Saturday round-up: tips for MG writers

Over on Twitter we sometimes post publishing insights and tips. So they don't get completely lost in the ether, you can also find them here! These tips were first tweeted on Saturday 3rd April 2021.



These tips for middle grade writers come from two people – an author and an editor – to bring together both points of view, and opposing opinions (hello, trends and marketing spend)!


  1. You’re better off ignoring trends. Publishing moves slowly, so by the time you’ve written your “bang on trend” book it will end up being published after the trend’s been and gone. Opposing opinion #1: Some publishers move very quickly, and if you’re prepared to write FAST to meet a “crash-in" deadline, you can still write trend-led books. Also, trends can stretch out longer than predicted. Remember, the unicorn bubble still hasn’t burst...

  2. Whether you steer clear of trends or go for it, focus on where your book sits in the market. Look at the books that tend to get shelf space in supermarkets and bookshops. Could your book sit alongside them? If the answer is yes, you’re in the right ballpark. But remember...
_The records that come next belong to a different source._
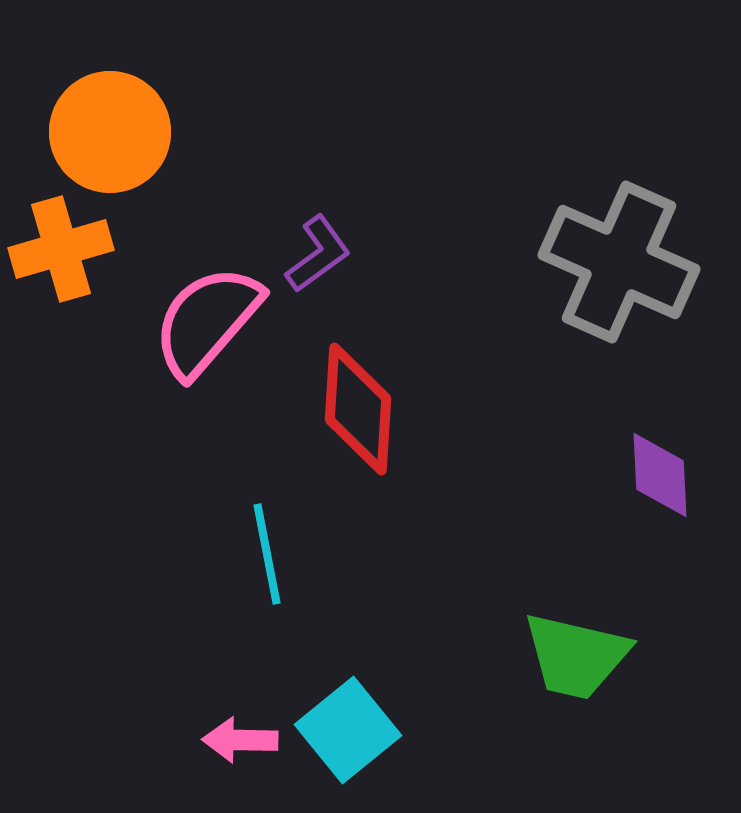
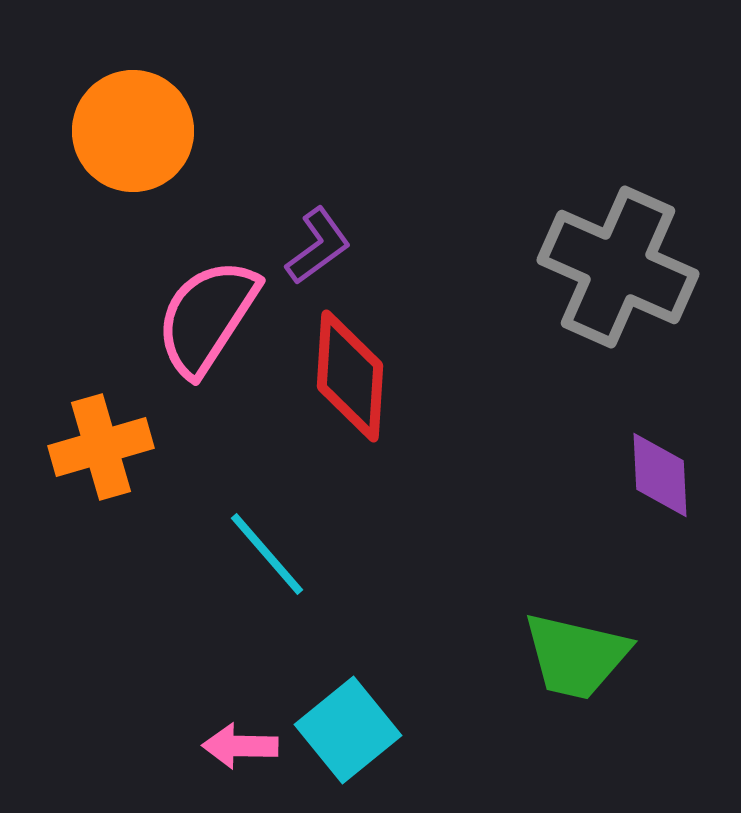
orange circle: moved 23 px right, 1 px up
orange cross: moved 40 px right, 198 px down
purple L-shape: moved 8 px up
gray cross: moved 1 px left, 5 px down
pink semicircle: moved 4 px up; rotated 8 degrees counterclockwise
red diamond: moved 8 px left, 33 px up
cyan line: rotated 30 degrees counterclockwise
pink arrow: moved 6 px down
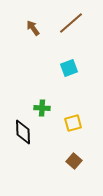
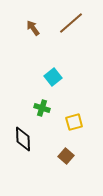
cyan square: moved 16 px left, 9 px down; rotated 18 degrees counterclockwise
green cross: rotated 14 degrees clockwise
yellow square: moved 1 px right, 1 px up
black diamond: moved 7 px down
brown square: moved 8 px left, 5 px up
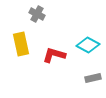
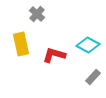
gray cross: rotated 14 degrees clockwise
gray rectangle: moved 1 px up; rotated 35 degrees counterclockwise
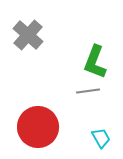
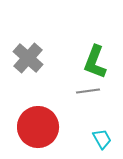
gray cross: moved 23 px down
cyan trapezoid: moved 1 px right, 1 px down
  3. Sometimes the most successful books are the ones that aren’t like anything else. They may be a bit harder to get past gatekeepers, because as an industry publishing can be cautious of perceived risk, but they could be the big breakout hit. (Also, if you write what you really want to write you’ll enjoy it more which will see you through the dark bits and inevitably shine through in your writing.)

  4. When you’re pitching your first book, question whether you want to write a load more like it. Because if your first book is a success then your publisher may want more of the same (this is what usually happens). Think about your author brand – is developing your book into a series something you could keep doing for a while?

  5. Publishers are very busy. Sometimes they go silent for long periods of time. Don’t panic. There’s just A LOT going on behind the scenes. That said, publishing can seem secretive and if you feel your editor isn’t sharing enough information then you have every right to say so.

  6. On marketing: your publisher is unlikely to tell you how much they’re spending on marketing, but you can get hints of how high priority for them your book is via a few clues: your advance (higher = more marketing), whether you have advertising or a fancy proof package... Opposing opinion #2: High marketing spend does not automatically = high priority book. If you don’t have a huge marketing spend, it does not mean your publisher doesn’t believe in your book. Not all books *need* the same level of marketing. It can depend on the retail channels a book is expected to sell through (some retailers love bound proofs, others don't), specific sales hooks (could PR drive sales more successfully than marketing?) and whether a book’s sales will be lifted/driven by schools and librarians.

  7. Get an agent who’s respected in the industry but make sure you’re not scared of them. You need to be able to ask for what you want honestly (so they can ask the publisher on your behalf and you don’t have to be the annoying author).

  8. The jury's out on whether having a lot of followers on social media actually sells books, so only do it if you enjoy it. For an MG author, social media is most useful for networking w/ booksellers, teachers, librarians - not for connecting w/ parents or children aged 8-12.

  9. Another good reason to use social media is to find a network of other writers. Knowing others in the same boat can be a great source of both solidarity and information - especially if you’re still working towards a more communicative relationship with your publisher.

  10. Day jobs are normal. Most writers have them. Even bestselling authors won’t necessarily be rich, so moderate your expectations.